Attending an NBA game as a member of the media has always been personal dream of mine, and I did so on Saturday, earning a credential for the first time to help cover the Mavericks play the Warriors.
As for the actual game played, it was quite an eye sore, but that only took a little bit off the experience. I took an elevator with an actual elevator operator—something I've only seen in Mad Men episodes—up to the press box. It has a great setup for game viewing, with a perched viewpoint that allows you to make great basketball observations about positioning and defense that you can’t really get from a television broadcast. Several TVs hang down hang down in front of the press seats showing other sporting events—the Kentucky-Wisconsin game happened to be on. At halftime we all went down to the media dining room to get a bite to eat. The room had several large tables where the media could congregate with the atmosphere of a high school cafeteria.
The game ended. I made my way down to the underbelly of the American Airlines Center to hopefully catch both Steve Kerr and Rick Carlisle’s post game pressers. I waited outside the Golden State locker room with some other writers for a bit. Marc Stein walked by and I noticed he was pigeon-toed; I am also pigeon-toed, so this amused me. Kerr's presser was running a bit late, but the door to the Golden State locker room was open and I saw Steph Curry skipping down the hallway. Then I suddenly realized why Kerr's was running late: He was drenched in water and Gatorade from a post game celebration. That team was nothing but pure, unadulterated fun all evening. Any time I saw anyone from Golden State they were smiling; 60 plus wins will do that.
When I walked into the Mavs locker room, I was reminded of Michele Roberts' comments about the amount of standing and waiting in NBA locker rooms. I was an athlete in college, so the locker room scene felt normal. However, I could see how Roberts' comments about the standing around have some merit. The blowout loss made for a somber locker room, but all the players I would consider leaders on the team stayed to answer questions: Devin Harris, Tyson Chandler, Rajon Rondo, Dirk Nowitzki and Amar'e Stoudemire. Seeing Stoudemire's attire in person was really quite amazing: the bowler hat, the eclectic gold chain, the original Jordans. Dirk was the last player to speak. He answered questions about Shaun Livingston's groin shot with his usual Nowitzki charm.

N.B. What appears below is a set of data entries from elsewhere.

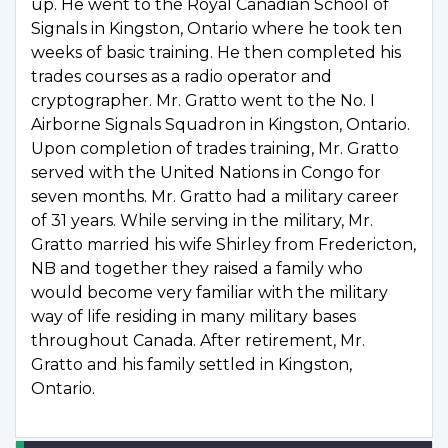
up. He went to the Royal Canadian School of
Signals in Kingston, Ontario where he took ten
weeks of basic training. He then completed his
trades courses as a radio operator and
cryptographer. Mr. Gratto went to the No. I
Airborne Signals Squadron in Kingston, Ontario.
Upon completion of trades training, Mr. Gratto
served with the United Nations in Congo for
seven months. Mr. Gratto had a military career
of 31 years. While serving in the military, Mr.
Gratto married his wife Shirley from Fredericton,
NB and together they raised a family who
would become very familiar with the military
way of life residing in many military bases
throughout Canada. After retirement, Mr.
Gratto and his family settled in Kingston,
Ontario.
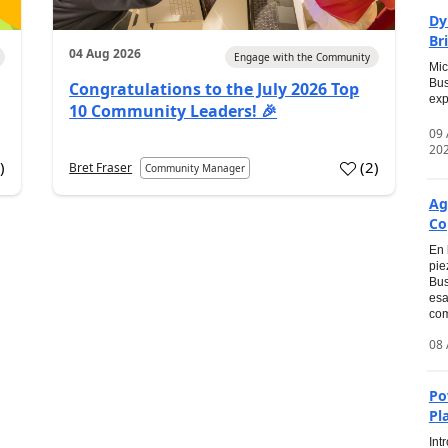
Dy
Br
04 Aug 2026
Engage with the Community
Mic
Bus
Congratulations to the July 2026 Top
exp
10 Community Leaders! 🎉
09
20
0
)
(
2
)
Bret Fraser
Community Manager
Ag
Co
En 
pie
Bus
esa
com
08 
Po
Pl
Int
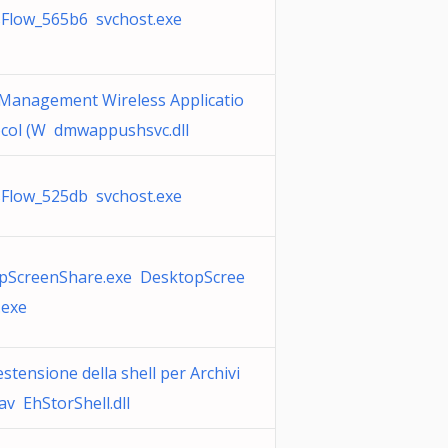
sFlow_565b6 svchost.exe
 Management Wireless Applicatio
ocol (W dmwappushsvc.dll
sFlow_525db svchost.exe
pScreenShare.exe DesktopScree
.exe
estensione della shell per Archivi
av EhStorShell.dll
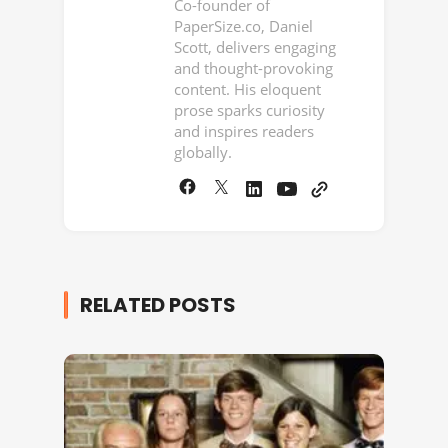
Co-founder of
PaperSize.co, Daniel
Scott, delivers engaging
and thought-provoking
content. His eloquent
prose sparks curiosity
and inspires readers
globally.
RELATED POSTS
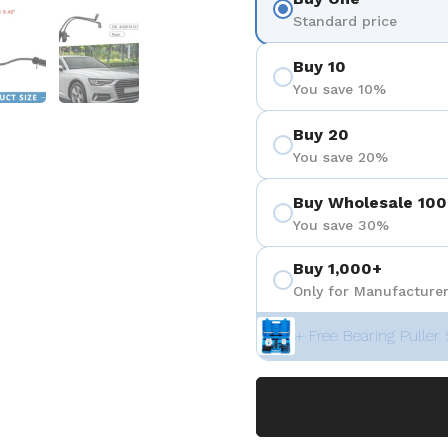
 4
Show slide 5
Show slide 6
Standard price
Buy 10
You save 10%
Buy 20
You save 20%
Buy Wholesale 100
You save 30%
Buy 1,000+
Only for Manufacturer
+ Free Bearing Puller 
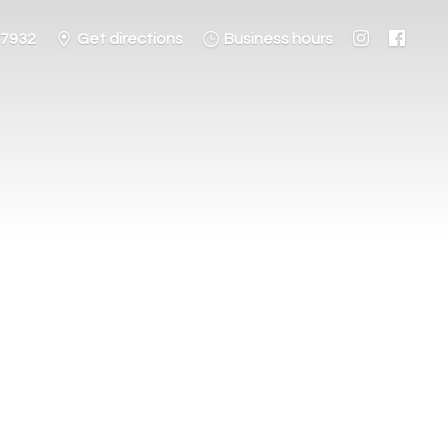
-7932
Get directions
Business hours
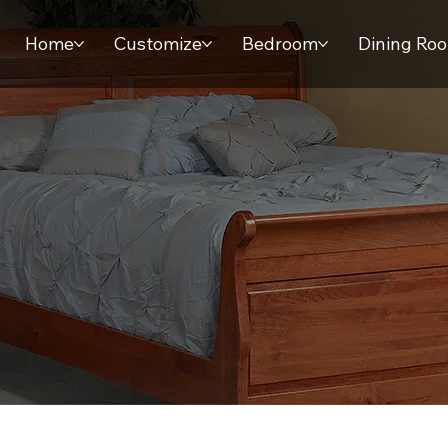
Home
Customize
Bedroom
Dining Ro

I came away from this experience with a new appreciation for the community that basketball creates. Not just the teams themselves, but every group around them felt like a family: the beat writers, the PR staff, the training staff, the bloggers. During the course of an NBA season, all of these people probably spend more time with each other than with their own families. It's a special dynamic that I'd like to be a part of someday.